The improved oblong cutter 410 will have a workable surface area of
about 211 mm.sup.2 (0.327 in.sup.2) and a workable surface area of
about 105 mm.sup.2 (0.163 in.sup.2). Assuming equivalent ultrahard
layer thickness, the improved oblong cutter 410 will provide about
60% more surface area and workable ultrahard volume than the
conventional circular cutter 450, and about 10% more surface area
and workable ultrahard volume than the elliptical cutter 460. This
increase in ultrahard volume, advantageously, can result in an
increase in the wear life of the cutter 410 and the drilling life
of the bit.
[0060] The improved oblong cutter 410 in FIG. 8 also,
advantageously, includes a broader cutting tip 413 than provided by
an elliptical cutter 460 of equivalent dimensions. Therefore, the
improved oblong cutter 410 also will be more fracture resistant
than an equivalent elliptical cutter 460 and, thus, more suitable
for use in harder formations and higher speed drilling
applications. Providing a broader cutting tip may lead to a
significant increase in the life of the cutter and bits used in
these types of applications.
[0061] The improved oblong cutter 410 also includes a larger
interface surface between the substrate (not shown) and ultrahard
layer forming the cutting face 412 than both the circular cutter
450 and elliptical cutter 460. This permits greater retention of
the ultrahard layer on the substrate, and is particularly
beneficial in embodiments wherein the cutting face 412 comprising a
fully thermally stable polycrystalline diamond body bonded to the
substrate via a conventional method, such as vacuum brazing,
microwave brazing, or the like. For embodiments comprising an
ultrahard layer formed integral with the substrate, such as through
sintering or the like, the increase in the interface surface area
permits the use of an ultrahard layer of greater thickness without
increasing stress related failure of the cutter.

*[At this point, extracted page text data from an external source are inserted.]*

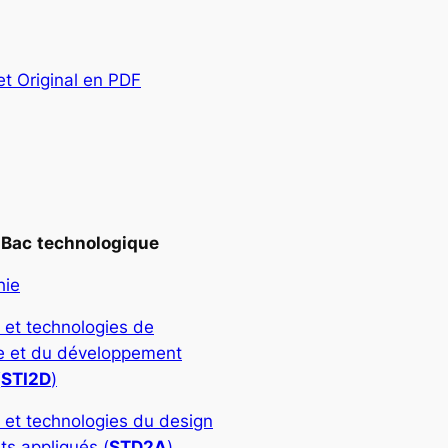
et Original en PDF
Bac
technologique
hie
 et technologies de
rie et du développement
(
STI2D
)
 et technologies du design
ts appliqués (
STD2A
)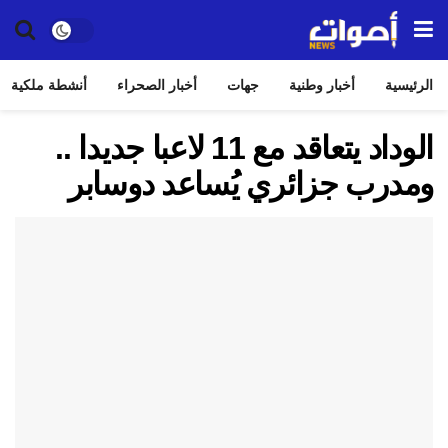
الرئيسية
أخبار وطنية
جهات
أخبار الصحراء
أنشطة ملكية
الوداد يتعاقد مع 11 لاعبا جديدا ..
ومدرب جزائري يُساعد دوسابر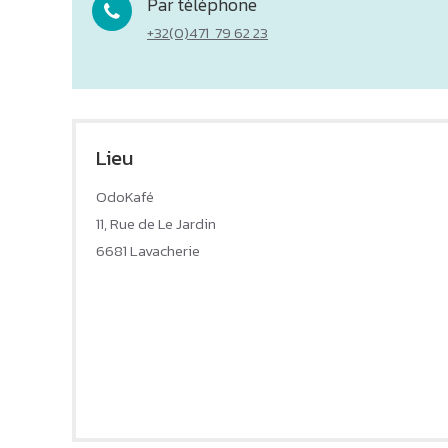
Par téléphone
+32(0)471 79 62 23
Lieu
OdoKafé
11, Rue de Le Jardin
6681 Lavacherie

[0062] Referring again to FIG. 8, the improved oblong cutter 410
further includes a base portion (not shown) which has an outer
periphery geometry that is substantially the same as that of the
cutting face 412. Thus, a larger interface area exists between the
base portion and cutter socket (not shown) than would exist for the
circular cutter 450 or elliptical cutter 460 shown. A larger
interface area means a larger braze surface for superior cutter
retention in the cutter socket compared to the circular cutter 450
and the elliptical cutter 460. This will allow for longer retention
of the cutter in the cutter socket during drilling when material is
eroded from around the cutters. For example, referring to FIG. 7A,
an improved oblong cutter in accordance with the present invention
may have a resulting braze area that is around twice that of a
conventional cutter of similar width and around 20% larger than
that of an elliptical cutter of similar dimensions.
[0063] In one embodiment, a cutter in accordance with an aspect of
the present invention may have a major dimension of 19 mm, a minor
dimension of 13 mm, and a resulting cutter extension greater than
or equal to 9 mm with one-half of the cutter body surface embedded
in blade material for superior retention. In other embodiments, a
cutter in accordance with an aspect of the present invention may be
mounted on a bit and configured to provide any amount of cuter
exposure desired for the given application.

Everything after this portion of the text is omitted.